Still image from All In: The Poker Movie
Still image from All In: The Poker Movie

In the documentary world, filmmakers rarely know what they’re making when they start making it. Instead, they move through time, chronicling changing situations, in the hopes that something great might happen. But the best filmmakers are adept, knowing when to raise, when to fold and when to exchange cards, when the game allows it.

All In: The Poker Movie, which begins a theatrical run this month, is one of those documentaries that started one way and ended up a wholly different story.

Directed by Douglas Tirola of 4th Row Films and produced by collaborators Susan Bedusa and Robert Greene, All In started out with a gamble.

The project started in 2008 when poker was in the midst of a boom. “We started making the film so many years ago, it’s hard to remember,” said Bedusa. She thought the film could be profitable, “and Doug had a soft spot for poker — He used to play with his father and grandfather.”

4th Row Films has had a series of documentaries find success recently, including those directed not only by Tirola (An Omar Broadway Film) but by the editor of All In, Robert Greene (Kati With An I, Fake It So Real).
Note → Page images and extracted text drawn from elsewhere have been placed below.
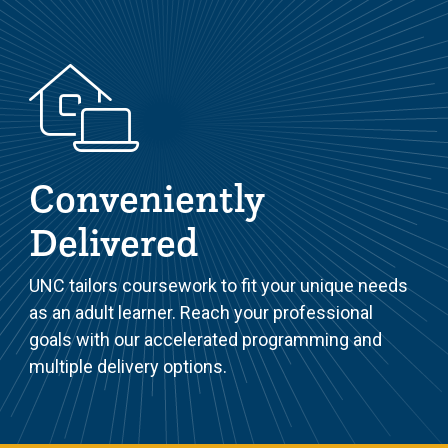
Conveniently
Delivered
UNC tailors coursework to fit your unique needs
as an adult learner. Reach your professional
goals with our accelerated programming and
multiple delivery options.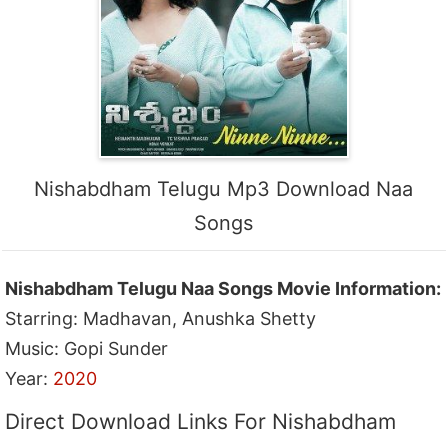
Nishabdham Telugu Mp3 Download Naa
Songs
Nishabdham Telugu Naa Songs Movie Information:
Starring: Madhavan, Anushka Shetty
Music: Gopi Sunder
Year:
2020
Direct Download Links For Nishabdham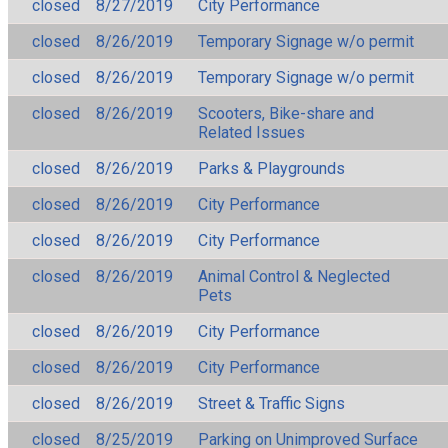
closed
8/27/2019
City Performance
closed
8/26/2019
Temporary Signage w/o permit
closed
8/26/2019
Temporary Signage w/o permit
closed
8/26/2019
Scooters, Bike-share and
Related Issues
closed
8/26/2019
Parks & Playgrounds
closed
8/26/2019
City Performance
closed
8/26/2019
City Performance
closed
8/26/2019
Animal Control & Neglected
Pets
closed
8/26/2019
City Performance
closed
8/26/2019
City Performance
closed
8/26/2019
Street & Traffic Signs
closed
8/25/2019
Parking on Unimproved Surface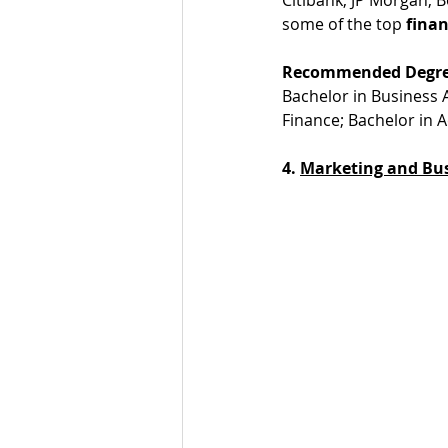
some of the top 
finan
Recommended Degre
Bachelor in Business 
Finance; Bachelor in 
4. 
Marketing and Bu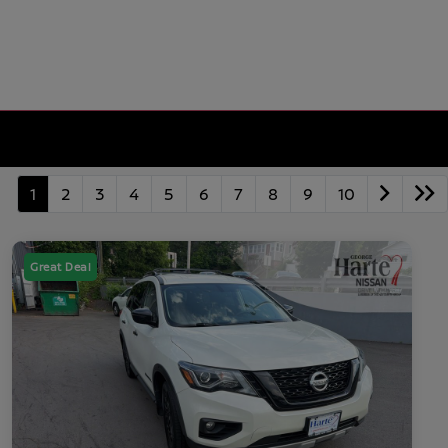
1
2
3
4
5
6
7
8
9
10
Great Deal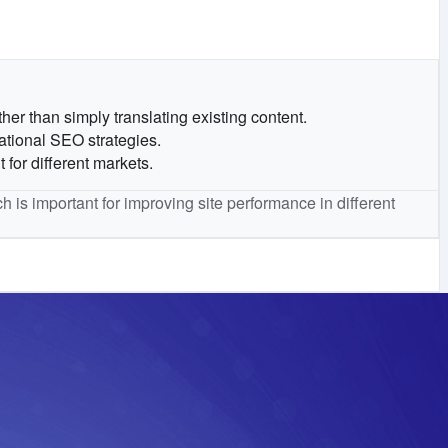
her than simply translating existing content.
ational SEO strategies.
for different markets.
h is important for improving site performance in different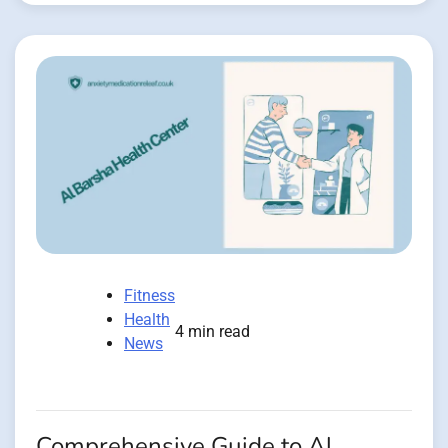
Fitness
Health
4 min read
News
Comprehensive Guide to Al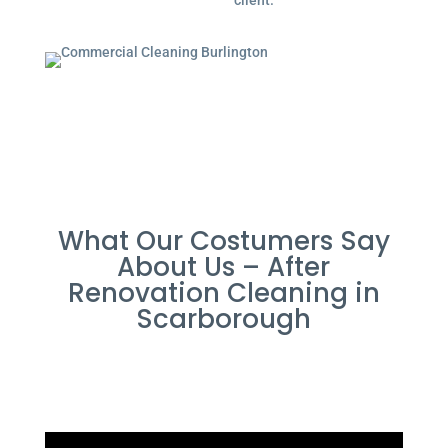
client.
What Our Costumers Say
About Us – After
Renovation Cleaning in
Scarborough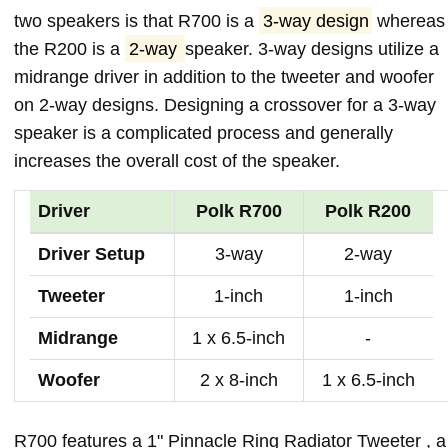
two speakers is that R700 is a
3-way design
whereas
the R200 is a
2-way
speaker. 3-way designs utilize a
midrange driver in addition to the tweeter and woofer
on 2-way designs. Designing a crossover for a 3-way
speaker is a complicated process and generally
increases the overall cost of the speaker.
Driver
Polk R700
Polk R200
Driver Setup
3-way
2-way
Tweeter
1-inch
1-inch
Midrange
1 x 6.5-inch
-
Woofer
2 x 8-inch
1 x 6.5-inch
R700 features a 1" Pinnacle Ring Radiator Tweeter , a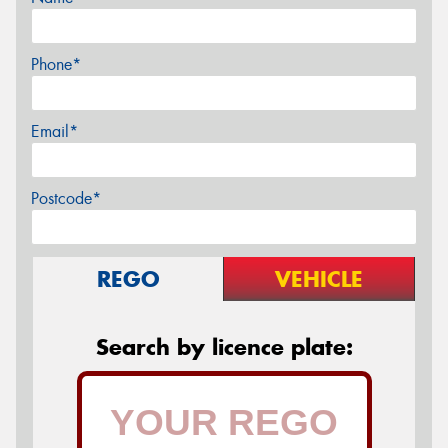
Phone*
Email*
Postcode*
REGO
VEHICLE
Search by licence plate: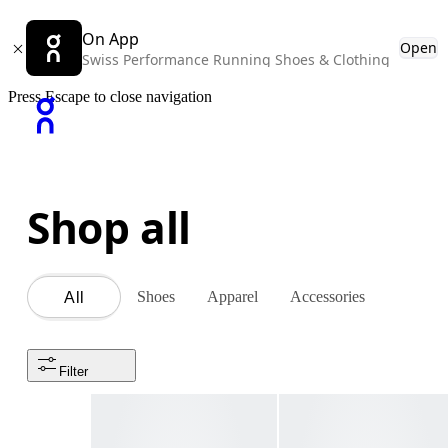
On App
Open
Swiss Performance Running Shoes & Clothing
Press Escape to close navigation
Shop all
Shoes
Apparel
Accessories
All
Filter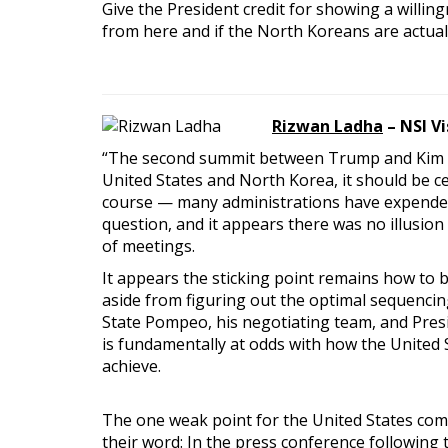
Give the President credit for showing a willi
from here and if the North Koreans are actua
Rizwan Ladha
– NSI V
“The second summit between Trump and Kim sh
United States and North Korea, it should be c
course — many administrations have expended si
question, and it appears there was no illusion
of meetings.
It appears the sticking point remains how to b
aside from figuring out the optimal sequencing
State Pompeo, his negotiating team, and Presi
is fundamentally at odds with how the United Sta
achieve.
The one weak point for the United States com
their word: In the press conference following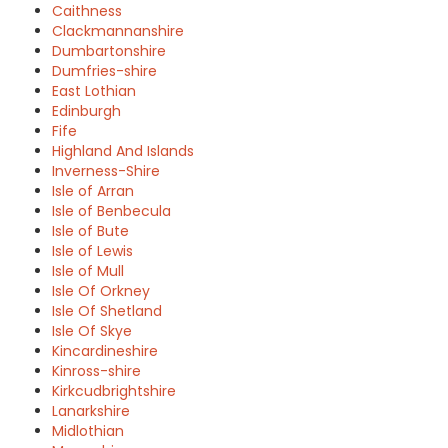
Caithness
Clackmannanshire
Dumbartonshire
Dumfries-shire
East Lothian
Edinburgh
Fife
Highland And Islands
Inverness-Shire
Isle of Arran
Isle of Benbecula
Isle of Bute
Isle of Lewis
Isle of Mull
Isle Of Orkney
Isle Of Shetland
Isle Of Skye
Kincardineshire
Kinross-shire
Kirkcudbrightshire
Lanarkshire
Midlothian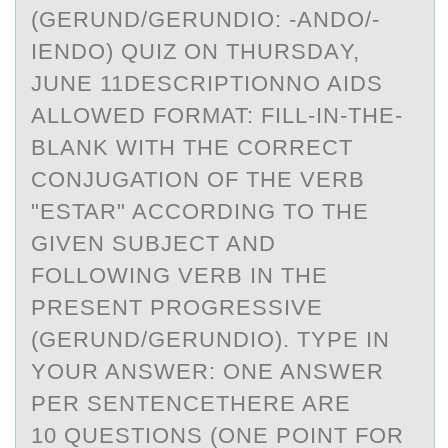
(GERUND/GERUNDIО: -АNDО/-
IENDO) QUIZ ON THURSDАY,
JUNE 11DESCRIPTIONNO AIDS
ALLOWED FORMAT: FILL-IN-THE-
BLANK WITH THE CORRECT
CONJUGATION OF THE VERB
"ESTAR" ACCORDING TO THE
GIVEN SUBJECT AND
FOLLOWING VERB IN THE
PRESENT PROGRESSIVE
(GERUND/GERUNDIO). TYPE IN
YOUR ANSWER: ONE ANSWER
PER SENTENCETHERE ARE
10 QUESTIONS (ONE POINT FOR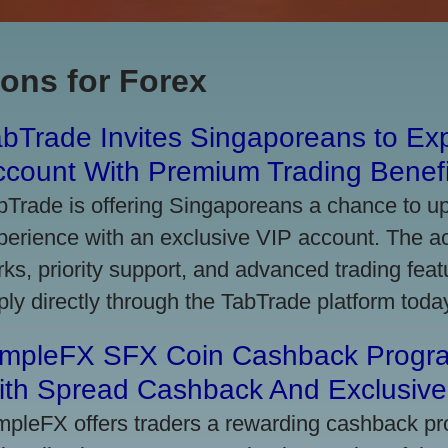
ons for Forex
bTrade Invites Singaporeans to Exp
ccount With Premium Trading Benefi
bTrade is offering Singaporeans a chance to up
perience with an exclusive VIP account. The 
rks, priority support, and advanced trading featu
ply directly through the TabTrade platform toda
impleFX SFX Coin Cashback Progr
ith Spread Cashback And Exclusive 
mpleFX offers traders a rewarding cashback pr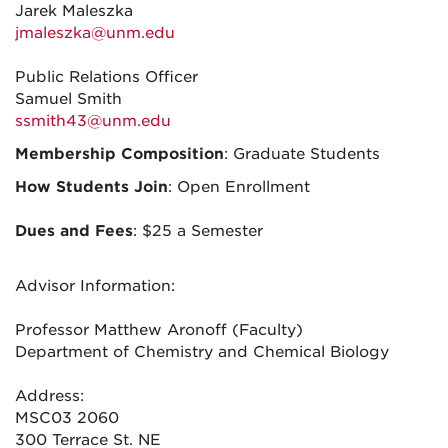
Jarek Maleszka
jmaleszka@unm.edu
Public Relations Officer
Samuel Smith
ssmith43@unm.edu
Membership Composition
: Graduate Students
How Students Join
: Open Enrollment
Dues and Fees
: $25 a Semester
Advisor Information:
Professor Matthew Aronoff (Faculty)
Department of Chemistry and Chemical Biology
Address:
MSC03 2060
300 Terrace St. NE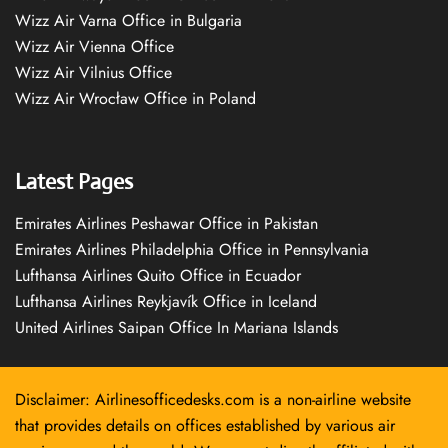
Wizz Air Varna Office in Bulgaria
Wizz Air Vienna Office
Wizz Air Vilnius Office
Wizz Air Wrocław Office in Poland
Latest Pages
Emirates Airlines Peshawar Office in Pakistan
Emirates Airlines Philadelphia Office in Pennsylvania
Lufthansa Airlines Quito Office in Ecuador
Lufthansa Airlines Reykjavík Office in Iceland
United Airlines Saipan Office In Mariana Islands
Disclaimer: Airlinesofficedesks.com is a non-airline website
that provides details on offices established by various air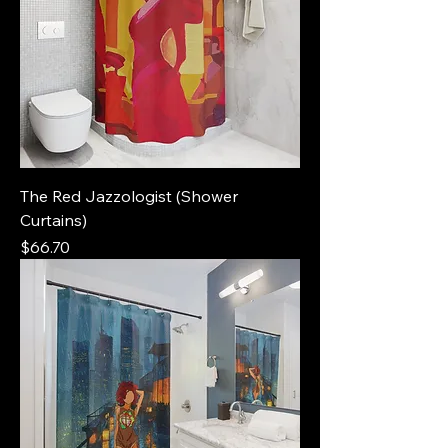
The Red Jazzologist (Shower
Curtains)
Price
$66.70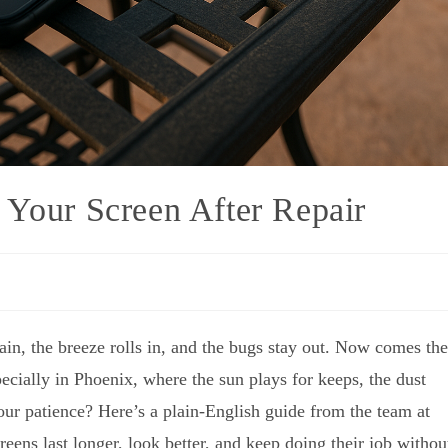
 Your Screen After Repair
ain, the breeze rolls in, and the bugs stay out. Now comes the
ially in Phoenix, where the sun plays for keeps, the dust
ur patience? Here’s a plain-English guide from the team at
reens last longer, look better, and keep doing their job withou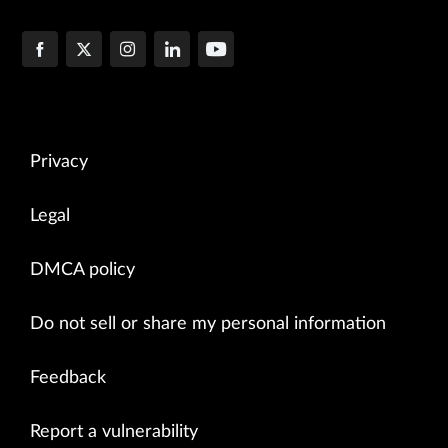
Privacy
Legal
DMCA policy
Do not sell or share my personal information
Feedback
Report a vulnerability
The company uses its documentary chops to bring in commercial work, which fuels the business and occasionally leads to a story idea.

“We have the other side of our company that does marketing work for brands,” said Bedusa. “And through that we were covering this big New York City poker tournament. It was run by a Wall Street guy… a huge poker tournament for his clients, and his celebrity friends. We would go and film it with 10 cameras. We realized how cinematic it was.”

Not only was it cinematic, but the filmmaking team also connected the visual potential to a potential in the online video marketplace.

“This was just at the time when people were starting to download stuff to watch,” said Bedusa. “Our feeling was that there are so many poker players out there, and the audience is worldwide. And so many of them playing online that they were already used to signing in, and putting down their credit card number and spending money that way, which is an unusual trait.”

The film is interview driven, ranging from top poker players, such as the aptly named Chris Moneymaker, to such poker-playing celebrities as former U.S. Sen. Al D’Amato, basketball coach Denny Crum, historian Doris Kearns Goodwin, journalist Ira Glass and actor Matt Damon. Most speak in the film of poker as a piece of Americana, but poker fans will also remember Damon as the star of Rounders, a film that’s iconic in that world.

“It’s more of an essay film,” Bedusa says. “It’s not so character-driven. Doug really wanted to explore the why.”

Through these revolving interviews and a thread of Moneymaker’s rise to, well, moneymaking, the film tells the story of the rise and fall and rise and fall of poker.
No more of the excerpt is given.